Dans :  Principes pédagogiques › 

 

 
CréAtions "Témoignages en liberté"
Séjour d'adolescents, Association Vitacolo - Directrice du séjour : Nathalie Ramas – Animatrices : Sarah Blanquart, Marine Klein et Caroline Bronquart.

Propos recueillis par Lucie Gaudet.

 

 
Devenir une troupe de théâtre


 

 

Courant de l'été 2015, Nathalie Ramas propose pour la troisième fois un stage de théâtre ambulant d’une durée de treize jours. Le groupe est constitué de vingt jeunes, filles et garçons, de 12 à 18 ans.

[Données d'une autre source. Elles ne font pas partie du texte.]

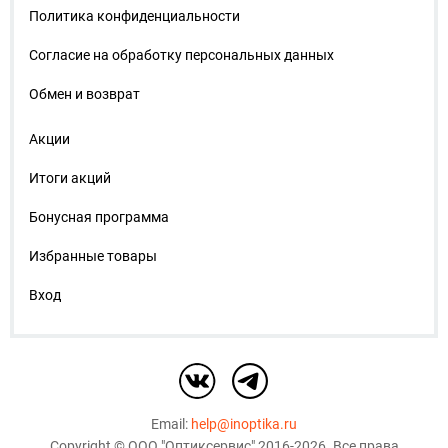
Политика конфиденциальности
Согласие на обработку персональных данных
Обмен и возврат
Акции
Итоги акций
Бонусная программа
Избранные товары
Вход
Email:
help@inoptika.ru
Copyright ©
ООО "Оптиксервис"
2016-2026. Все права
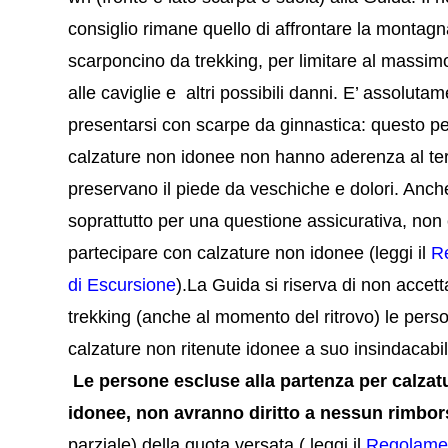
consiglio rimane quello di affrontare la montagn
scarponcino da trekking, per limitare al massim
alle caviglie e altri possibili danni.
E’ assolutam
presentarsi con scarpe da ginnastica: questo p
calzature non idonee non hanno aderenza al te
preservano il piede da veschiche e dolori. Anch
soprattutto per una questione assicurativa, non 
partecipare con calzature non idonee (leggi il
R
di Escursione
).La Guida si riserva di non accett
trekking (anche al momento del ritrovo) le pers
calzature non ritenute idonee a suo insindacabil
Le persone escluse alla partenza per calzat
idonee, non
avranno diritto a nessun rimbo
parziale) della quota versata
( leggi il
Regolamen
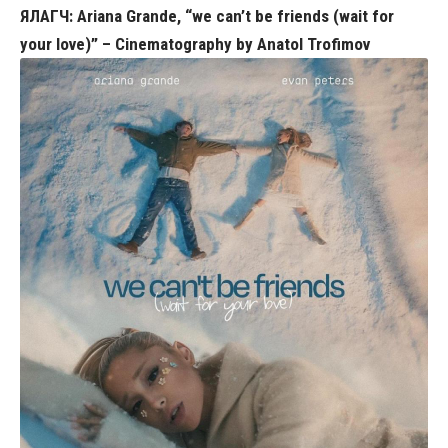
ЯЛАГЧ: Ariana Grande, “we can’t be friends (wait for
your love)” – Cinematography by Anatol Trofimov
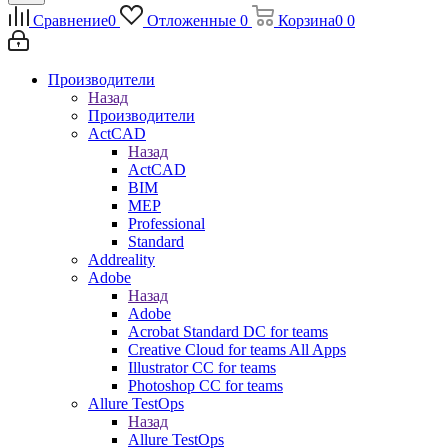
Сравнение
0
Отложенные
0
Корзина
0
0
Производители
Назад
Производители
ActCAD
Назад
ActCAD
BIM
MEP
Professional
Standard
Addreality
Adobe
Назад
Adobe
Acrobat Standard DC for teams
Creative Cloud for teams All Apps
Illustrator CC for teams
Photoshop CC for teams
Allure TestOps
Назад
Allure TestOps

Nathalie Ramas, professeure des écoles en cycle 1, transpose les techniques de pédagogie coopérative qu'elle applique en classe à la vie de ce groupe. Elle a choisi de travailler avec l'organisme Vitacolo car elle se sent en accord avec les valeurs éducatives qu'il véhicule. Directrice du séjour, elle est responsable de l'organisation matérielle, de la logistique de la tournée, du recrutement des animateurs et des axes pédagogiques développés. Elle travaille avec trois animatrices sur ce projet. Les adolescents s'inscrivent pour pratiquer le théâtre et savent que le stage se terminera par une tournée de quatre jours.
 
Un séjour coopératif où chaque individu trouve sa place à travers l'élaboration d'un projet collectif.

 

Le projet pédagogique est d'emblée très clair : un des objectifs principaux de ce stage est que chacun se sente à l'aise et apprenne à donner son avis. Pour permettre l'émergence de ce climat bienveillant, les adultes sont particulièrement vigilants à l'égard des plus jeunes et veillent à solliciter les plus timides afin qu'ils osent exprimer leur opinion. Pendant les ateliers de pratique théâtrale, le degré d'exigence porte sur le sérieux et l'implication dans le travail plus que sur la performance d'acteur.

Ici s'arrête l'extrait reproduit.